Ms Sturgeon has called Mr Johnson a “cowerin, timorous beastie” and claimed his refusal to grant permission for a new referendum shows “fears the will of the Scottish people”.

There have now been 20 consecutive opinion polls suggesting a majority of Scots could vote in favour of independence.

Gordon Brown hits out at ‘unfair’ independence referendum

Former Prime Minister Gordon Brown has urged the Government to consider major reform to the constitutional make-up of the UK to save the union, warning “the choice is now between a reformed state and a failed state”.

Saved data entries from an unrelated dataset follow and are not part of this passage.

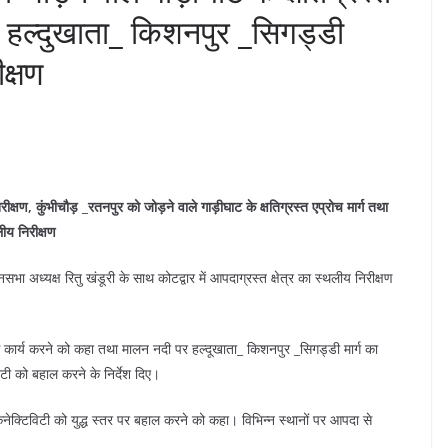
े हल्दुखाता_ किशनपुर _सिगड्डी
क्षण
रीक्षण, कुंभीचौड़ _रतनपुर को जोड़ने वाले गाड़ीघाट के क्षतिग्रस्त एप्रोच मार्ग तथा
ीय निरीक्षण
नसभा अध्यक्ष रितु खंडूरी के साथ कोटद्वार में आपदाग्रस्त क्षेत्र का स्थलीय निरीक्षण
ी से कार्य करने को कहा तथा मालन नदी पर हल्दूखाता_ किशनपुर _सिगड्डी मार्ग का
टी को बहाल करने के निर्देश दिए।
 कनेक्टिविटी को युद्ध स्तर पर बहाल करने को कहा। विभिन्न स्थानों पर आपदा से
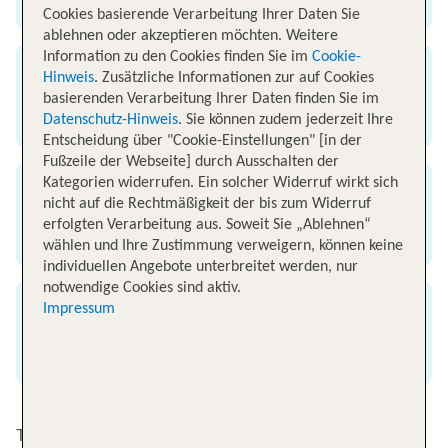
Flughafen Hannover
Cookies basierende Verarbeitung Ihrer Daten Sie
ablehnen oder akzeptieren möchten. Weitere
Information zu den Cookies finden Sie im
Cookie-
Hinweis
. Zusätzliche Informationen zur auf Cookies
Ankunft
basierenden Verarbeitung Ihrer Daten finden Sie im
Flughafen Madeira
Datenschutz-Hinweis
. Sie können zudem jederzeit Ihre
Entscheidung über "Cookie-Einstellungen" [in der
Fußzeile der Webseite] durch Ausschalten der
Kategorien widerrufen. Ein solcher Widerruf wirkt sich
Flugzeit
nicht auf die Rechtmäßigkeit der bis zum Widerruf
erfolgten Verarbeitung aus. Soweit Sie „Ablehnen“
4 Stunden 30 Minuten
wählen und Ihre Zustimmung verweigern, können keine
individuellen Angebote unterbreitet werden, nur
notwendige Cookies sind aktiv.
Impressum
Entfernung
3000 km
Top Angebote von Hannover nach Funchal/Madeira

He wrote in The Daily Telegraph today: “It is indeed Scotland where dissatisfaction is so deep that it threatens the end of the United Kingdom.

“For the first time, a majority of Scots now feel, according to recent polls, that Scotland and the rest of the UK are moving inexorably in opposite directions and nearly half of all Scots who have a view believe – against all the evidence – that Scotland would be better off economically independent, and they feel that the Union undermines Scotland’s distinctive identity.”

He added: “For too long we have left unstated the shared purpose and values that bind the UK together, and we have said too little about what we have in common – our shared beliefs in tolerance, liberty, civic responsibility and fairness, and our conviction that all benefit when we pool and share risks and resources across the country.”